You are viewing documentation for an older version.
Click here to view the latest documentation.

Identity Stitching

Step-by-step tutorial on how to stitch together different user identities.

7 minute read

This guide provides a detailed walkthrough on how to use a PB project and create output tables in a warehouse for a custom identity stitching model.

Prerequisites

Familiarize yourself with:
- A basic Profile Builder project by following the Profile Builder CLI steps.
- Structure of a Profile Builder project and the parameters used in different files.

Output

After running the project, you can view the generated material tables:

Log in to your Snowflake console.
Click Worksheets from the top navigation bar.
In the left sidebar, click Database and the corresponding Schema to view the list of all tables. You can hover over a table to see the full table name along with its creation date and time.
Write a SQL query like select * from <table_name> limit 10; and execute it to see the results:

Open Postico2. If required, create a new connection by entering the relevant details. Click Test Connection followed by Connect.
Click the + icon next to Queries in the left sidebar.
You can click Database and the corresponding schema to view the list of all tables/views.
Double click on the appropriate view name to paste the name on an empty worksheet.
You can prefix SELECT * from the view name pasted previously and suffix LIMIT 10; at the end.
Press Cmd+Enter keys, or click the Run button to execute the query.

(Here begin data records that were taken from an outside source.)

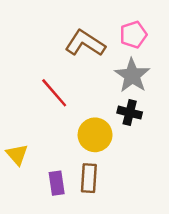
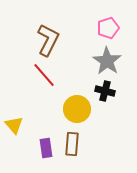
brown L-shape: (85, 43) -> (48, 40), moved, turned 84

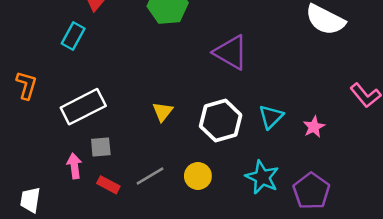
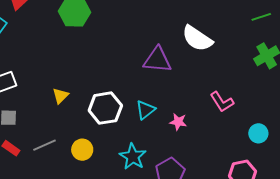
purple triangle: (231, 52) -> (157, 60), moved, turned -32
pink star: (314, 127) -> (178, 122), turned 30

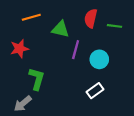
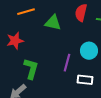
purple line: (76, 50) -> (67, 63), moved
white rectangle: (95, 91) -> (85, 80), turned 42

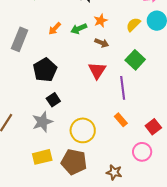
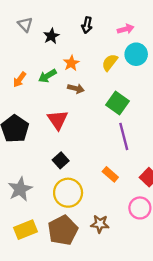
red triangle: (97, 70) -> (58, 120), moved
purple line: (123, 88) -> (124, 136), moved
black square: (53, 100) -> (61, 160), moved
brown pentagon: (74, 162) -> (63, 230), turned -30
brown star: (114, 172) -> (100, 224), moved

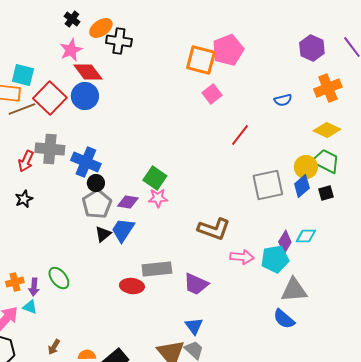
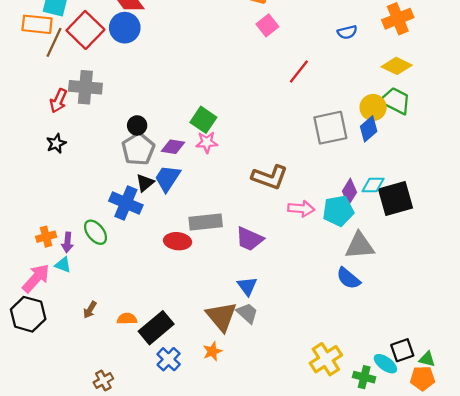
brown line: (22, 109) -> (54, 42), turned -44
blue cross: (86, 162) -> (126, 203), moved
black square: (326, 193) -> (396, 198), moved, size x2.0

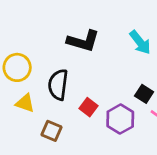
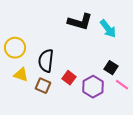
black L-shape: (83, 41) -> (80, 22), moved
brown square: (51, 131) -> (43, 86), moved

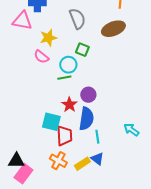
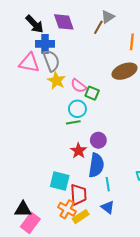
gray semicircle: (77, 19) -> (51, 61), moved
yellow star: (48, 38) -> (57, 81), turned -30
pink semicircle: (41, 57) -> (78, 86), moved
cyan square: (51, 122) -> (60, 181), moved
red trapezoid: (64, 136) -> (78, 195), moved
yellow rectangle: (82, 164) -> (81, 217), moved

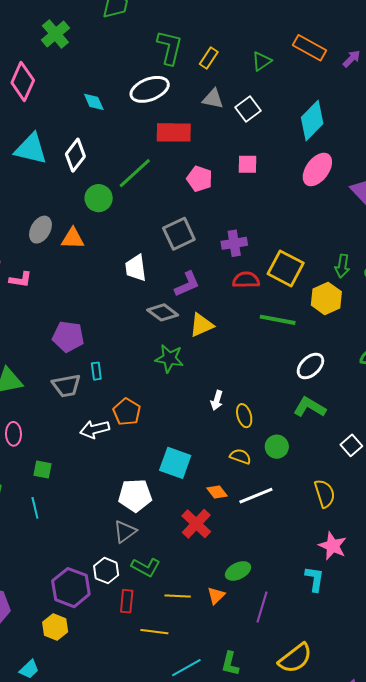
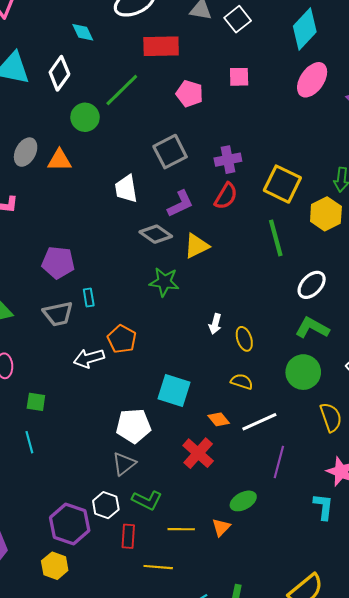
cyan diamond: (94, 102) -> (83, 32), moved
red semicircle: (246, 280) -> (226, 196), moved, turned 124
green line: (278, 320) -> (276, 238), turned 66
green circle: (277, 447) -> (303, 372), moved, size x1.4
purple line: (262, 607) -> (279, 462), moved

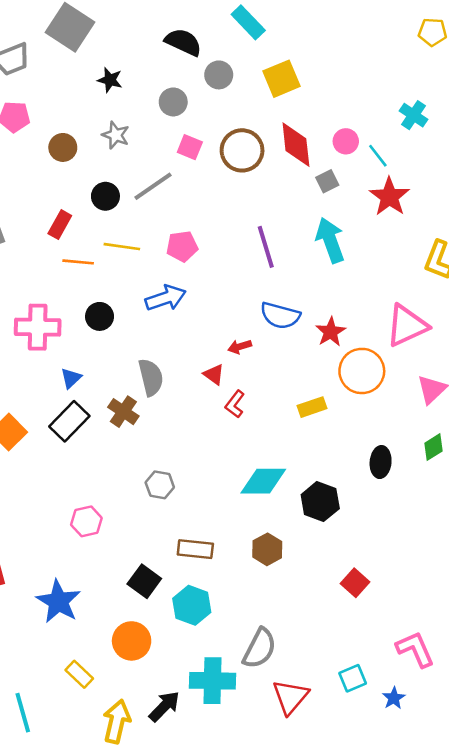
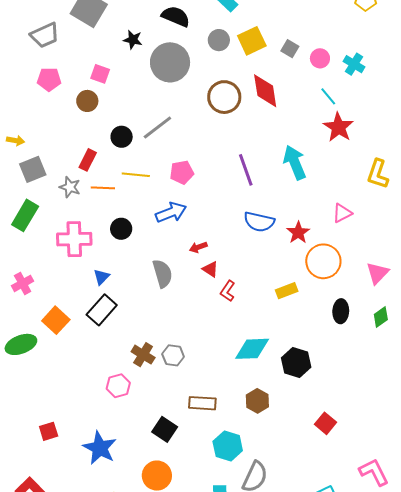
gray circle: (219, 75) -> (219, 40), moved
black star: (110, 80) -> (133, 40), moved
gray circle: (173, 102) -> (170, 62), size x1.8
gray star: (116, 135) -> (70, 187), moved
pink circle: (346, 141) -> (320, 58), moved
pink square: (190, 147) -> (100, 74), moved
gray square: (327, 181) -> (290, 49), moved, turned -30
pink triangle: (407, 326) -> (342, 213), moved, size x0.6
red arrow: (240, 347) -> (198, 247), moved
brown cross: (123, 412) -> (143, 355), moved
black ellipse: (381, 462) -> (341, 311), moved
cyan hexagon: (192, 605) -> (228, 446), moved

Enter your Databricks workspace URL in the web browser and log in with your username and password.
Click the Catalog icon in left sidebar.
Choose the appropriate catalog from the list and click on it to view the contents.
You will see list of tables/views. Click on the appropriate table/view name to paste the name on the worksheet.
Then, you can prefix SELECT * FROM before the pasted view name and suffix LIMIT 10; at the end.
Select the query text. Press Cmd+Enter or click the Run button to execute the query.

Log in to your Google Cloud Console
Search for Bigquery in the search bar.
Select Bigquery from Product and Pages to open the Bigquery Explorer.
Select the correct project from top left drop down menu.
In the left sidebar, click the project ID, then the corresponding dataset view list of all the tables and views.
Write a SQL query like select * from <table_name> limit 10; and execute it to see the results.

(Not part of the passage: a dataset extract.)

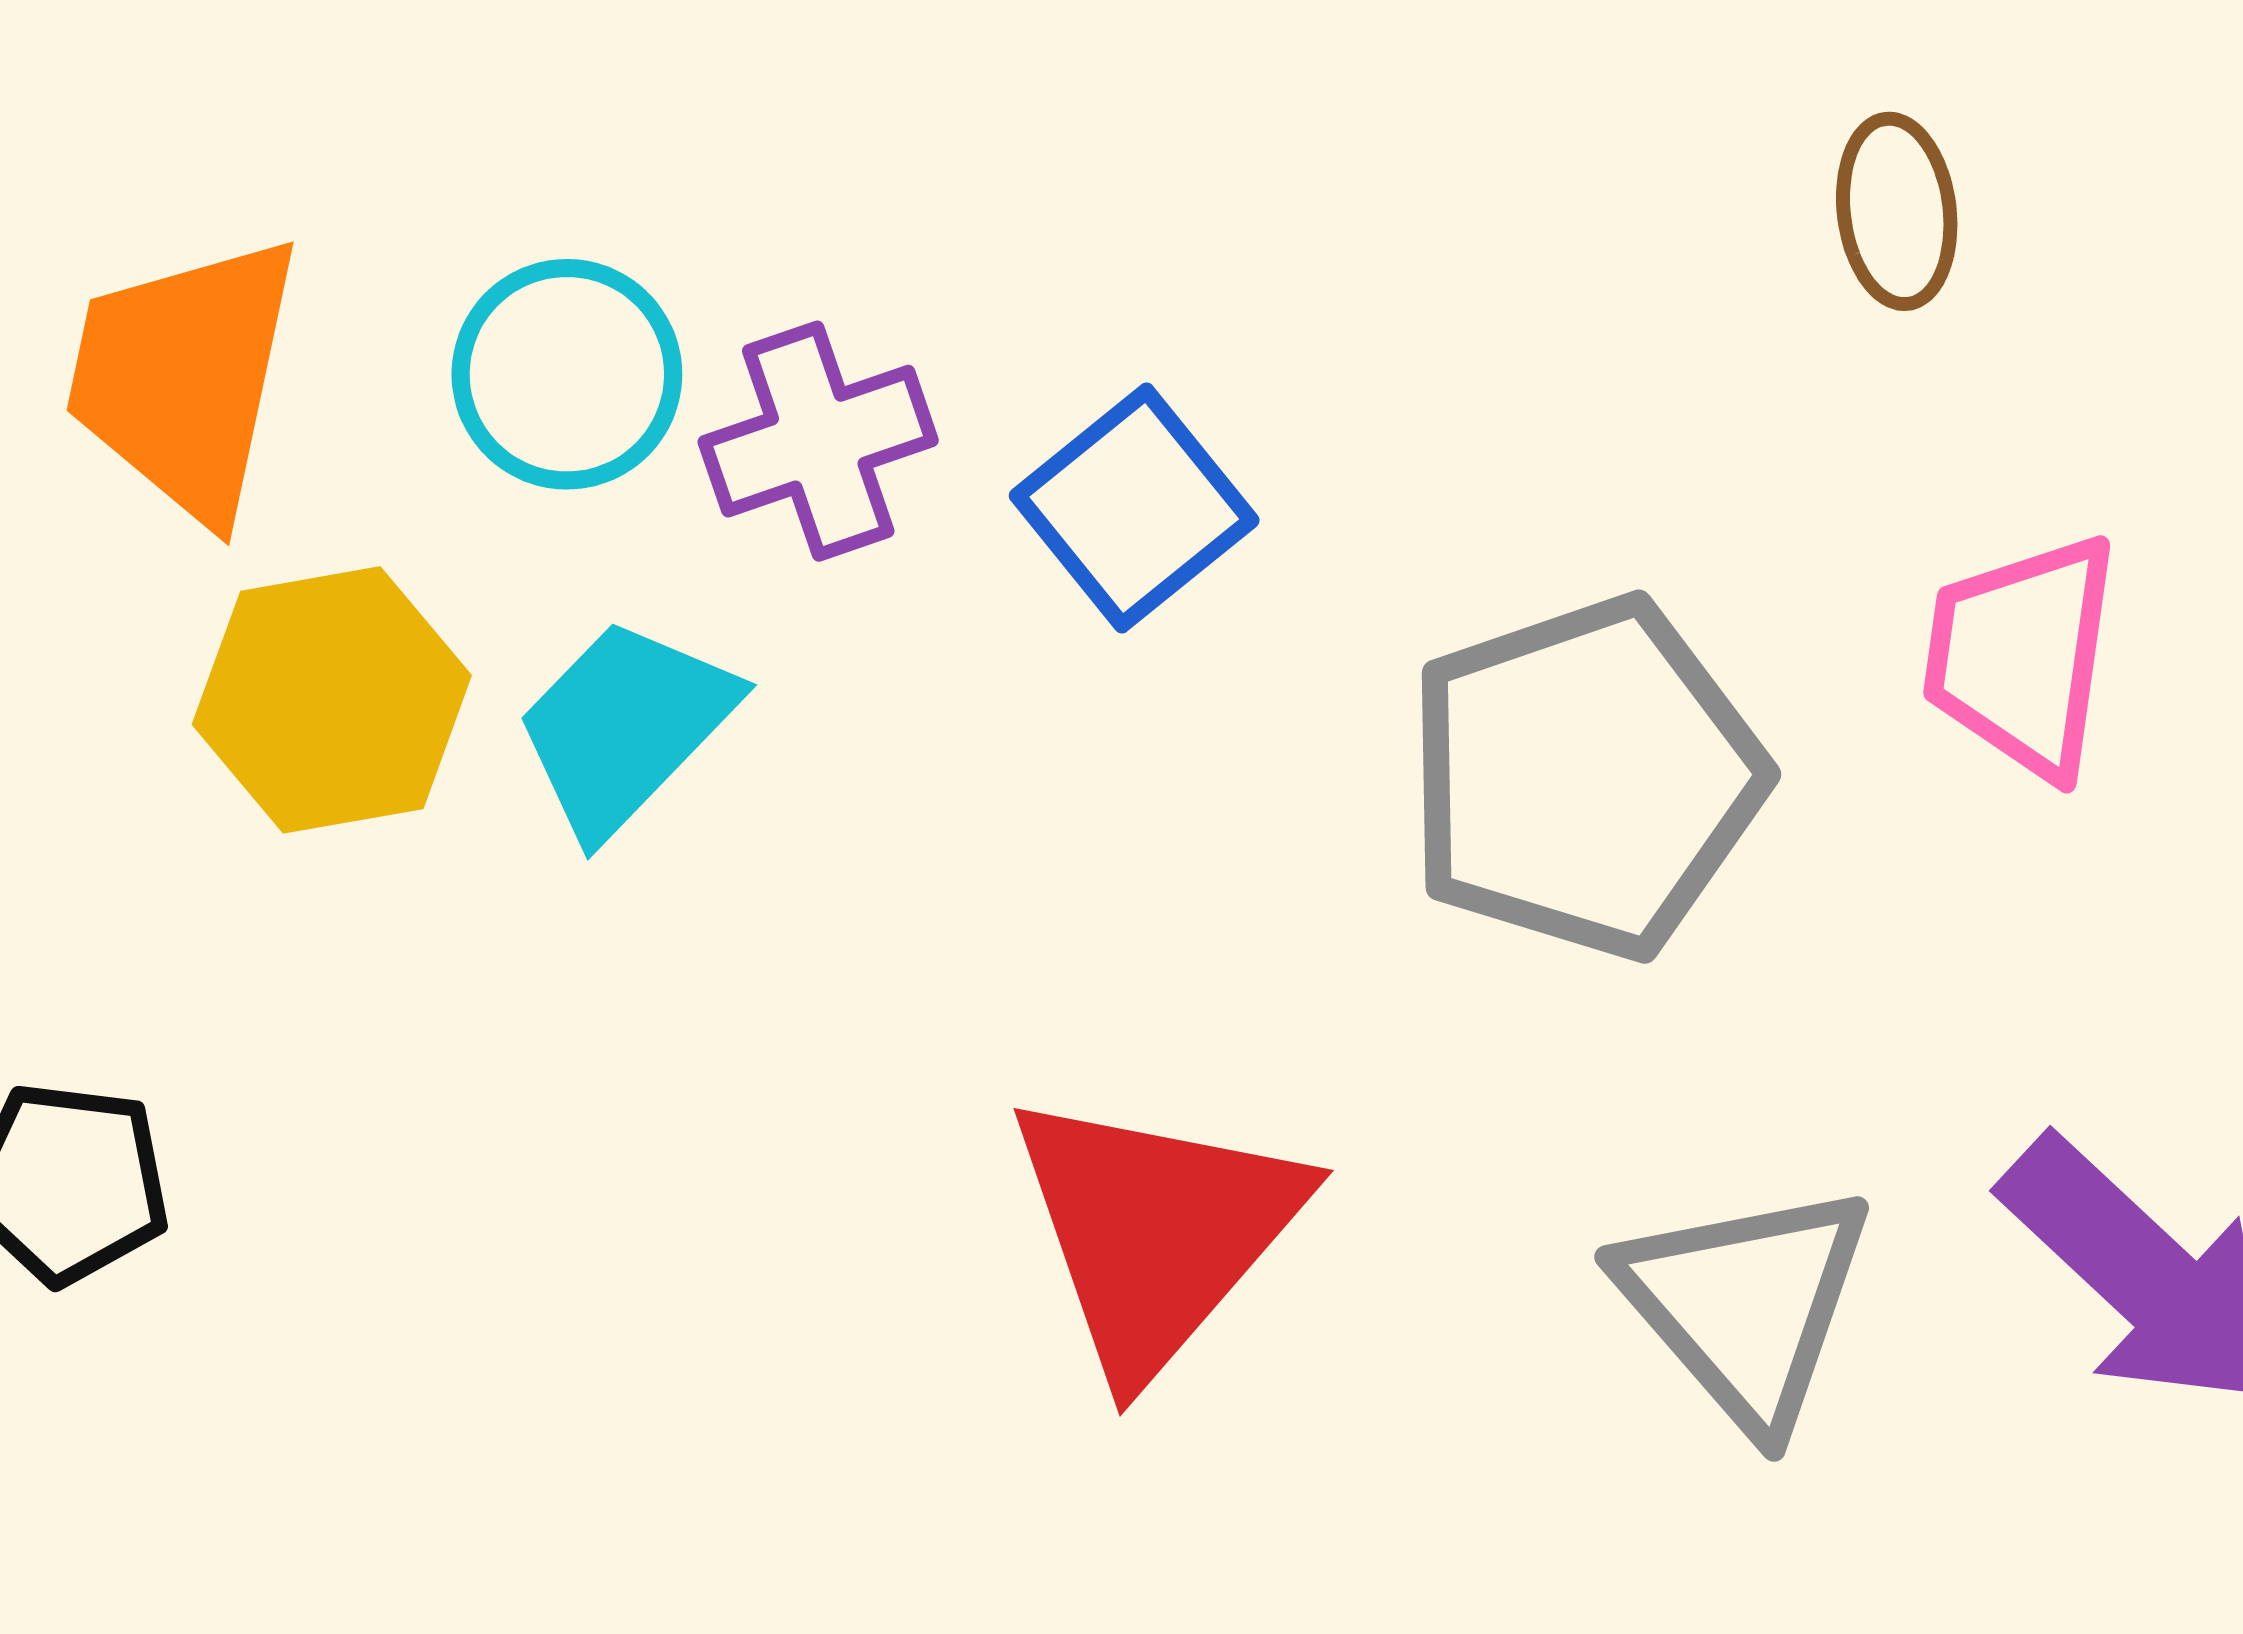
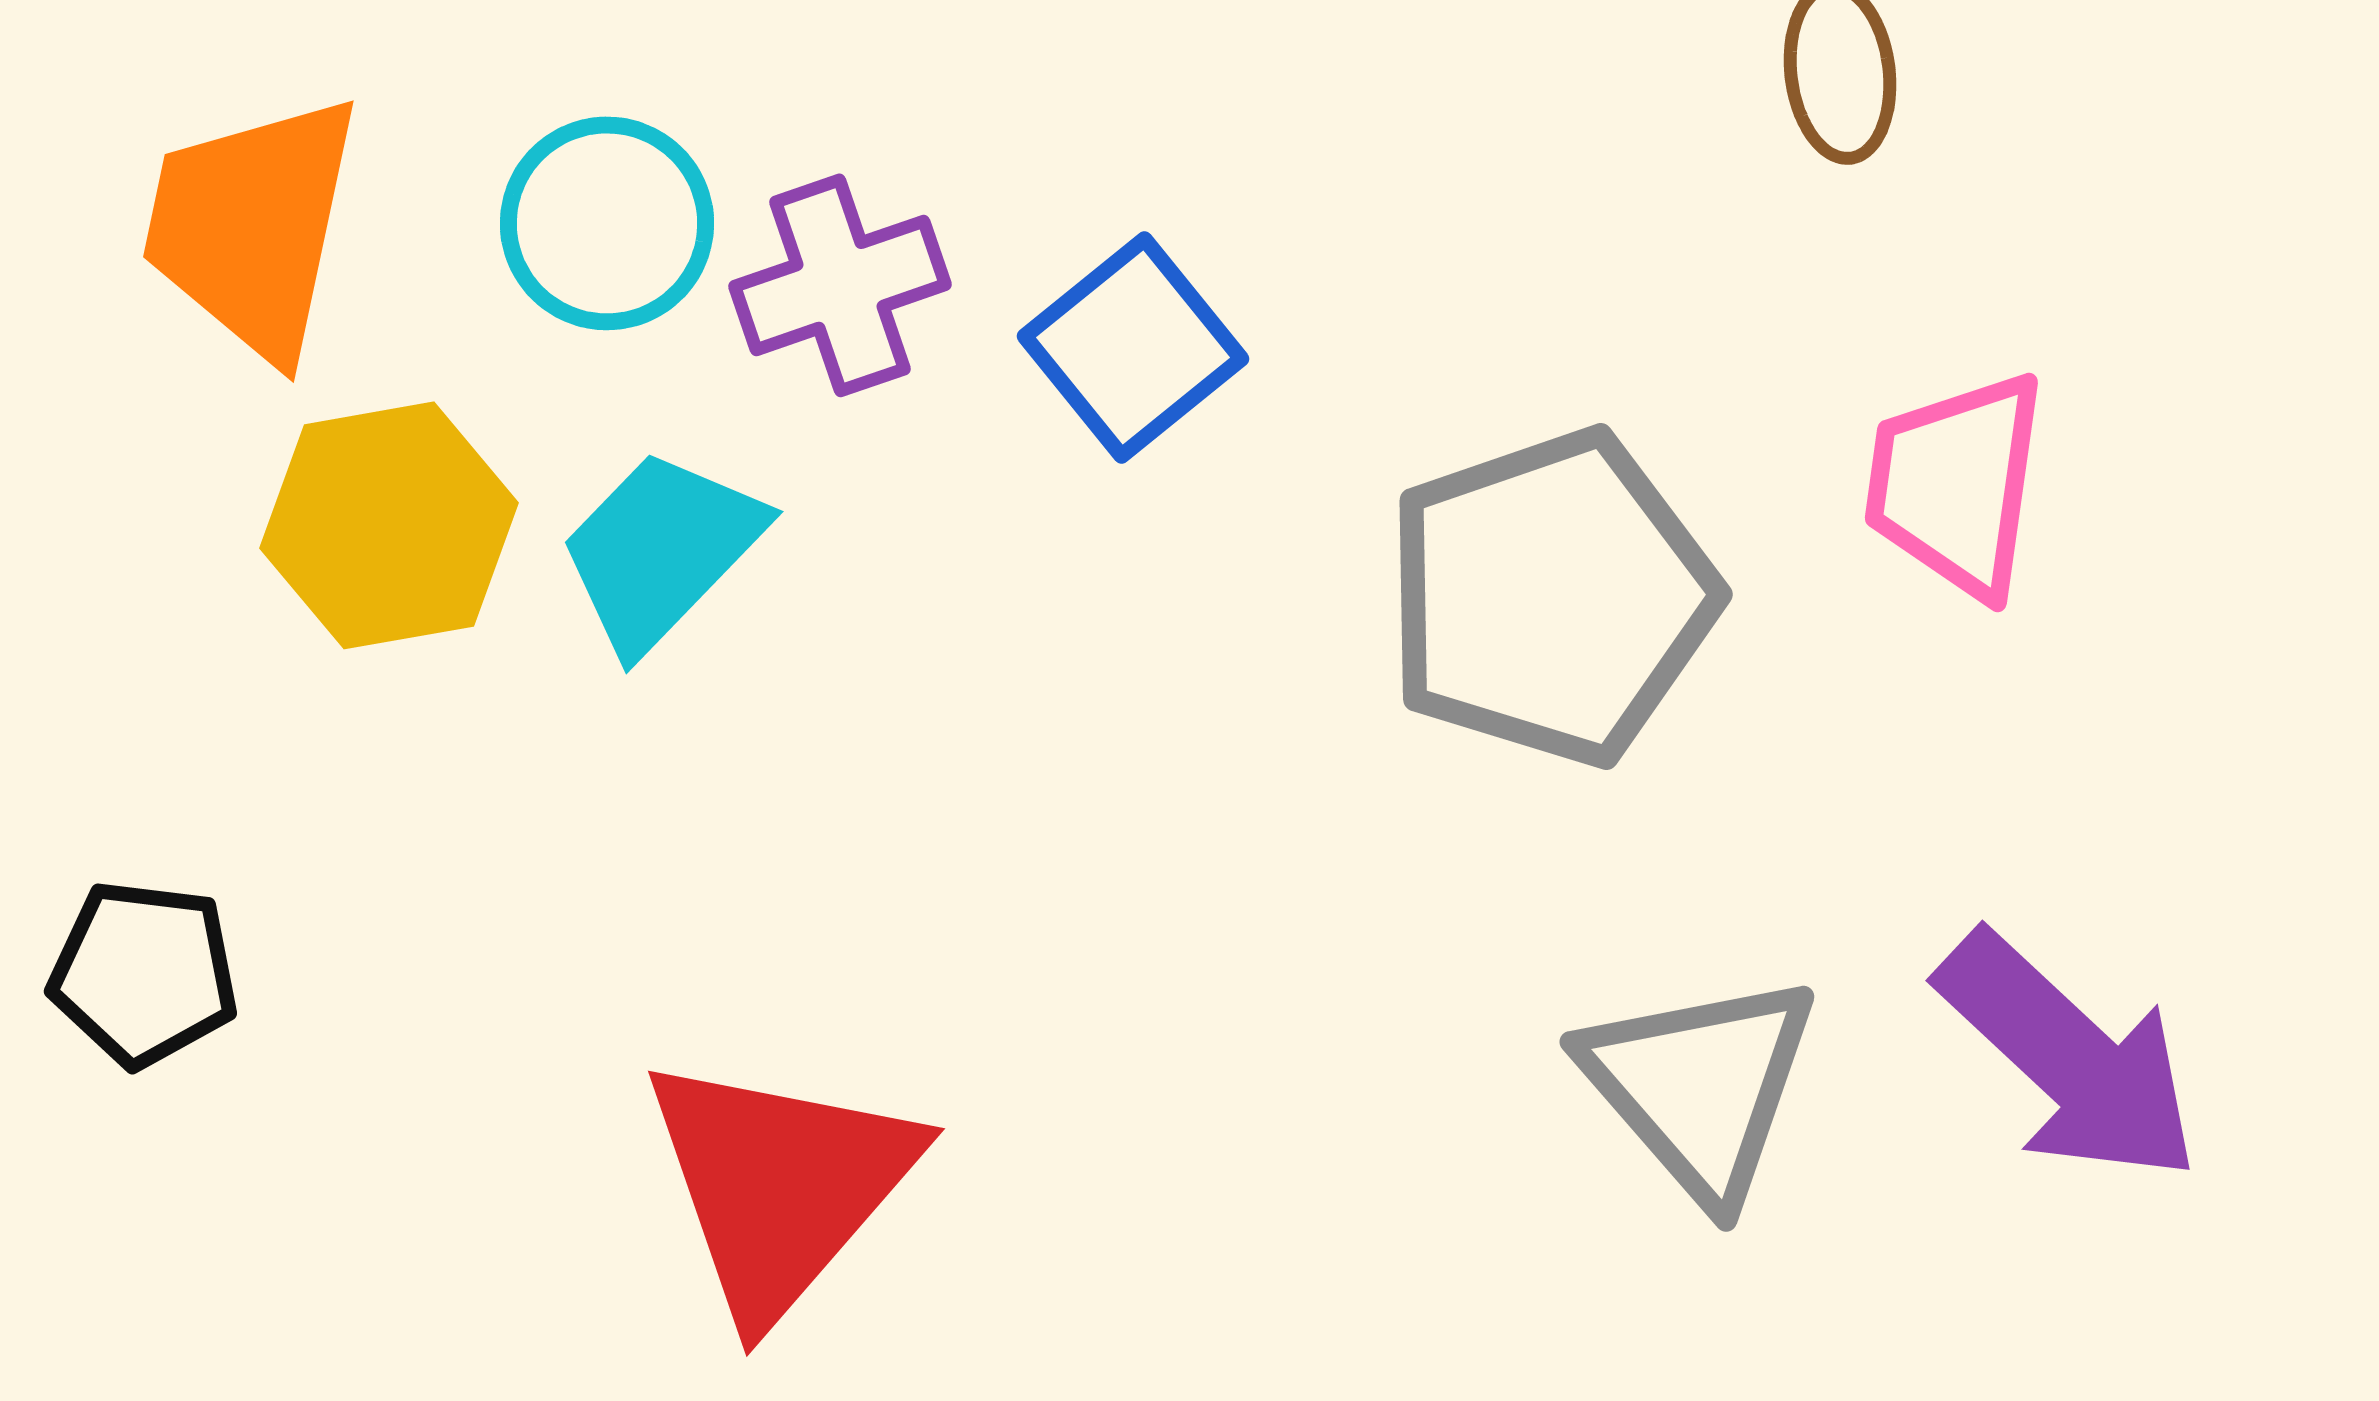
red triangle: (1156, 1232) -> (780, 1185), moved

A sample output containing the results in Snowflake:

Profiles creates a default ID stitcher even if you do not define any specs for creating one. It takes default ID stitcher as the input and all the sources and ID types defined in the file inputs.yaml. When you define the specs, it creates a custom ID stitcher.

Sample project for Custom ID Stitcher

This sample project considers multiple user identifiers in different warehouse tables to ties them together to create a unified user profile. The following sections describe how to define your PB project files:

Project detail

The pb_project.yaml file defines the project details such as name, schema version, connection name and the entities which represent different identifiers.

There can be different ID types for an entity. You can include all such identifiers in the id_types field under entities. main_id specified under id_types is not an ID type but a placeholder for the column which serves as the primary identifier for that entity.

In case of id_stitcher model, the main_id for the entity is rudder_id (predefined ID type) by default. For other models, any other ID type can be the main_id, for example session_id. Hence, if you want to specify the ID type of a column as a primary identifier, you can specify main_id.

# Project name
name: sample_id_stitching
# Project's yaml schema version
schema_version: 61
# Warehouse connection
connection: test
# Allow inputs without timestamps
include_untimed: true
# Folder containing models
model_folders:
  - models
# Entities in this project and their ids.
entities:
  - name: user
    id_stitcher: models/user_id_stitcher # modelRef of custom ID stitcher model
    id_types:
      - main_id # You need to add ``main_id`` to the list only if you have defined ``main_id_type: main_id`` in the id stitcher buildspec.
      - user_id # one of the identifier from your data source.
      - email
# lib packages can be imported in project signifying that this project inherits its properties from there
packages:
  - name: corelib
    url: "https://github.com/rudderlabs/profiles-corelib/tag/schema_{{best_schema_version}}"
    # if required then you can extend the package definition such as for ID types.

Input

The input file (models/inputs.yaml) file includes the input table references and corresponding SQL for the above-mentioned entities:

inputs:
- name: rsIdentifies
  contract: # constraints that a model adheres to
    is_optional: false
    is_event_stream: true
    with_entity_ids:
      - user
    with_columns:
      - name: timestamp
      - name: user_id
      - name: anonymous_id
      - name: email
  app_defaults:
    table: rudder_events_production.web.identifies # one of the WH table RudderStack generates when processing identify or track events.
    occurred_at_col: timestamp
    ids:
      - select: "user_id" # kind of identity sql to pick this column from above table.
        type: user_id
        entity: user # as defined in project file
        to_default_stitcher: true
      - select: "anonymous_id"
        type: anonymous_id
        entity: user
        to_default_stitcher: true
      - select: "lower(email)" # can use sql.
        type: email
        entity: user
        to_default_stitcher: true
- name: rsTracks
  contract:
    is_optional: false
    is_event_stream: true
    with_entity_ids:
      - user
    with_columns:
      - name: timestamp
      - name: user_id
      - name: anonymous_id
  app_defaults:
    table: rudder_events_production.web.tracks # another table in WH maintained by RudderStack processing track events.
    occurred_at_col: timestamp
    ids:
      - select: "user_id"
        type: user_id
        entity: user
        to_default_stitcher: true
      - select: "anonymous_id"
        type: anonymous_id
        entity: user
        to_default_stitcher: true

As seen in the above file, you can use SQL to achieve some complex scenario as well.

Model

Profiles Identity stitching model maps and unifies all the specified identifiers (in pb_project.yaml file) across different platforms. It tracks the user journey uniquely across all the data sources and stitches them together to a rudder_id.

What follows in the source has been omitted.